-- Beginning tomorrow, we will kick off a series on the effects of the legal system, judicial rulings, and issues in an effort to raise the level of awareness of your vote and its impact on all of our lives and the legal system.  Elections have consequences, and one of the big ones at the federal level is the ability to impact the legal system for a very long time through lifetime appointments to the federal bench.  (Hello Roberts and Alito for starters.)

Joining us in this effort will be the Alliance for Justice.  And tomorrow, AFJ president Nan Aron will join us for a live chat at 11 am ET/8 am PT to kick off this issues series.  I hope all of you can join us!   From there on forward, we'll be featuring these pieces on the First Monday of each month (law nerds in the audience will get that, I'm sure.).
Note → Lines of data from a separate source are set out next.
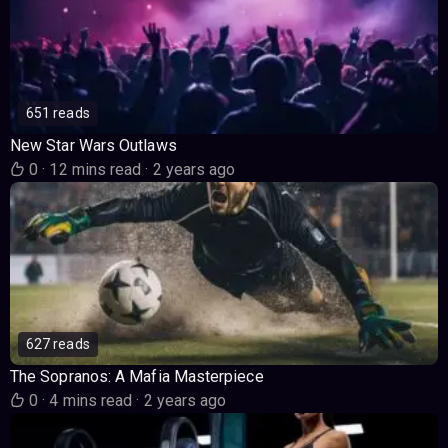
651 reads
New Star Wars Outlaws
0
·
12 mins read
·
2 years ago
627 reads
The Sopranos: A Mafia Masterpiece
0
·
4 mins read
·
2 years ago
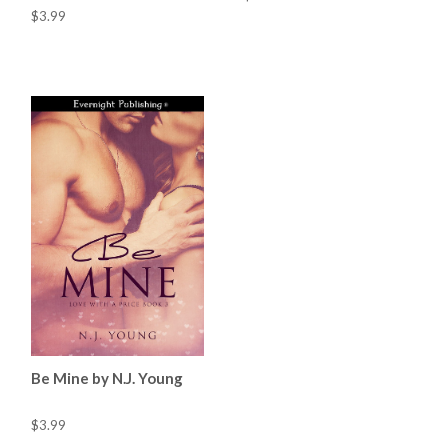
$3.99
Be Mine by N.J. Young
$3.99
-- Former counsel to the 9/11 Commission, John Farmer, has an op-ed in today's NYTimes calling for the establishment of a separate terrorism-court, outside the criminal justice system.  On one hand, he has a point that there is a "pre-crime" aspect to terrorism conspiracy prosecutions that is inadequately addressed by the current system.  But that doesn't make for any level of comfort with the sort of "out of the public eye secret proceeding" sort of Gitmo-ization of the process that he seems to endorse.  Maybe because it isn't fully fleshed out in two online pages, but I'm not inclined to endorse this -- too few safeguards, and too few reasons to trust without them.

-- Which takes us back to an op-ed that Mr. Farmer wrote in 2006 criticizing the Padilla proceedings, which ended with this Justice Jackson quote:  "The real complaining party at your bar is civilization." 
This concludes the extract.